TensorForce has all sorts of models you can play with. This project currently only supports Proximate Policy Optimization (PPO), but I encourage y'all to add in other models (esp VPG, TRPO, DDPG, ACKTR, etc) and submit PRs. ACKTR is the current state-of-the-art Policy Gradient model, but not yet available in TensorForce. PPO is the second-most-state-of-the-art, so we're using that. TRPO is 3rd, VPG is old. DDPG I haven't put much thought into.
Those are the Policy Gradient models. Then there's the Q-Learning approaches (DQNs, etc). We're not using those because they only support discrete actions, not continuous actions. Our agent has one discrete action (buy|sell|hold), and one continuous action (how much?). Without that "how much" continuous flexibility, building an algo-trader would be... well, not so cool. You could do something like (discrete action = (buy-$200, sell-$200, hold)), but I dunno man... continuous is slicker.
You're likely familiar with grid search and random search when searching for optimial hyperparameters for machine learning models.
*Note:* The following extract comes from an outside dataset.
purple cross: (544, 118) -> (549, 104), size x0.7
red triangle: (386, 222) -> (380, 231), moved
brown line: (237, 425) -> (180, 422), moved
Grid search searches literally every possible combo - exhaustive, but takes infinity years (especially w/ the number of hypers we work with in this project). Random search throws a dart at random hyper combos over and over, and you just kill it eventually and take the best. Super naive - it works ok for other ML setups, but in RL hypers are the make-or-break; more than model selection. Seriously, I've found L1 / L2 / Dropout selection more consequential than PPO vs DQN, LSTM vs CNN, etc.
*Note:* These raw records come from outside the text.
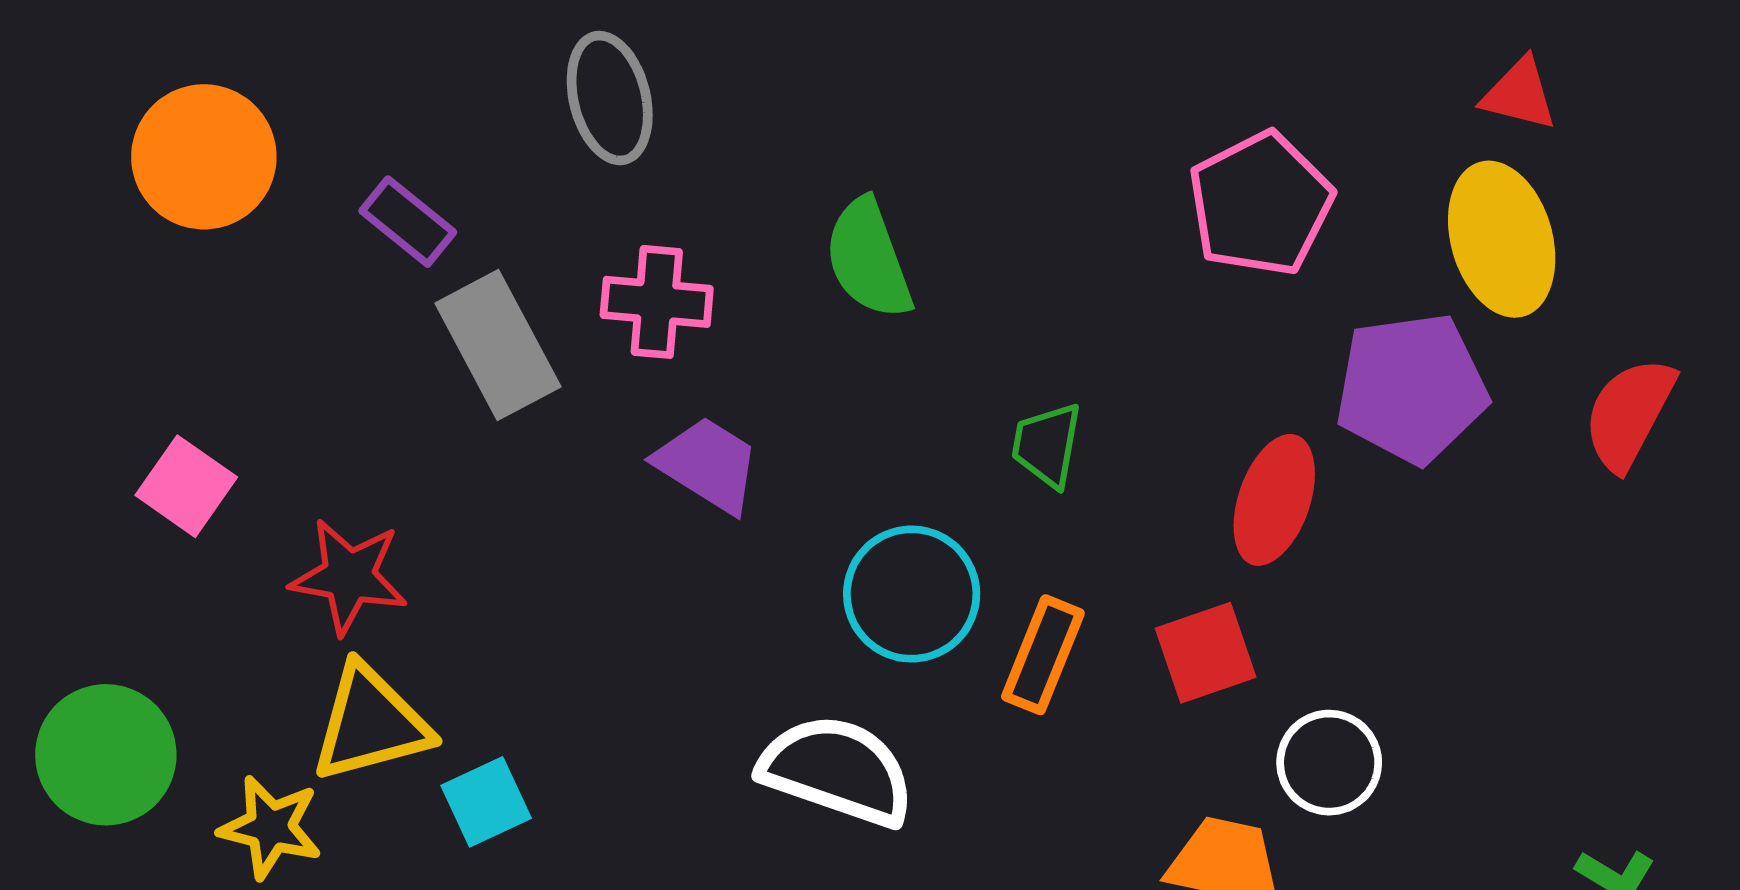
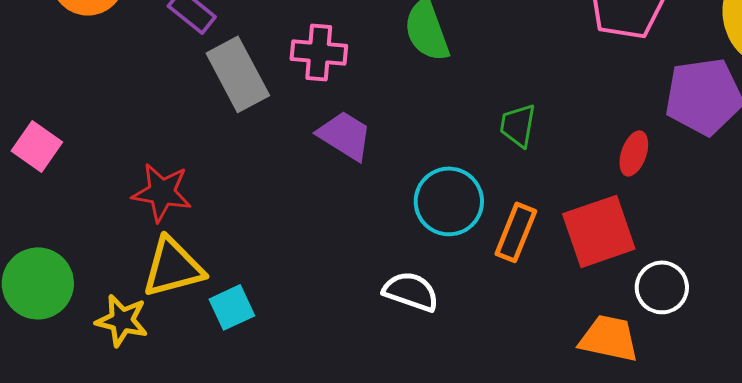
pink square: (186, 486) -> (37, 146), moved
red ellipse: (1274, 500) -> (634, 153), size x0.7
red square: (1206, 653) -> (599, 231), size x1.4
white semicircle: (837, 770) -> (411, 291), size x0.7

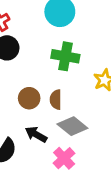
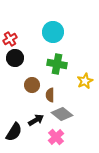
brown circle: (29, 98) -> (32, 85), moved
black arrow: (36, 134) -> (36, 120), turned 119

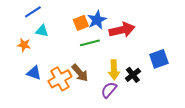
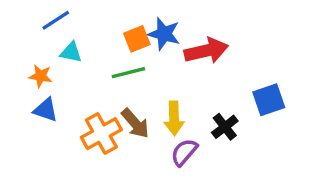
blue star: (97, 20) -> (164, 34), turned -30
green line: (90, 43) -> (128, 73), moved
yellow arrow: (114, 70) -> (174, 118), moved
blue triangle: (34, 73) -> (46, 110), moved

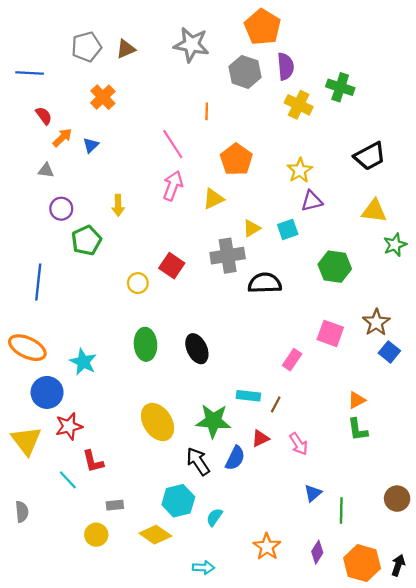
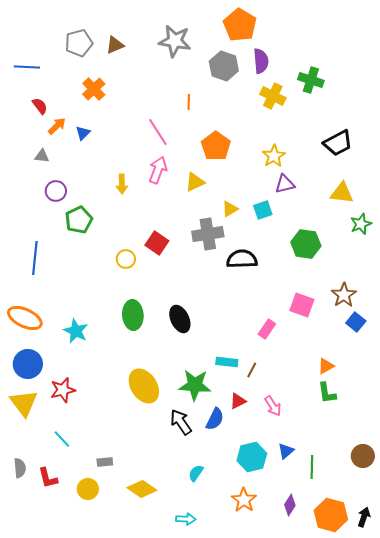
yellow arrow: (118, 205) -> (122, 184), moved
blue circle: (47, 392) -> (28, 364), moved
red L-shape: (93, 461) -> (48, 478), moved
cyan hexagon: (178, 501) -> (252, 457), moved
That's why we're using Bayesian Optimization (BO). Or sometimes you'll hear Gaussian Processes (GP), the thing you're optimizing with BO. See gp.py
. BO starts off like random search, since it doesn't have anything to work with; and over time it hones in on the best hyper combo using Bayesian inference. Super meta - use ML to find the best hypers for your ML - but makes sense. Wait, why not use RL to find the best hypers? We could (and I tried), but deep RL takes 10s of thousands of runs before it starts converging; and each run takes some 8hrs. BO converges much quicker. I've also implemented my own flavor of hypersearch via Gradient Boosting (if you use --boost
during training); more for my own experimentation.
We're using gp.py
, which comes from thuijskens/bayesian-optimization. It uses scikit-learn's in-built GP functions. I also considered dedicated BO modules, like GPyOpt. I found gp.py
easier to work with, but haven't compared it's relative performance, nor its optimal hypers (yes, BO has its own hypers... it's turtles all the way down. But luckily I hear you can pretty safely use BO's defaults). If anyone wants to explore any of that territory, please indeed!
GPL bit so we share our findings. Community effort, right? Boats and tides. Affero bit so we can all run our own trading instances w/ personal configs / mods. Heck, any of us could run this as a service / hedge fund. I'm pretty keen on this license, having used it in a prior internet company I'd founded; but if someone feels strongly about a different license, please open an issue & LMK - open to suggestions. See LICENSE.
By using this code you accept all responsibility for money lost because of this code.
FYI, I haven't made a dime. Doubtful the project as-is will fly. It could benefit from add-ons, like some NLP fundamentals functionality. But it's a start!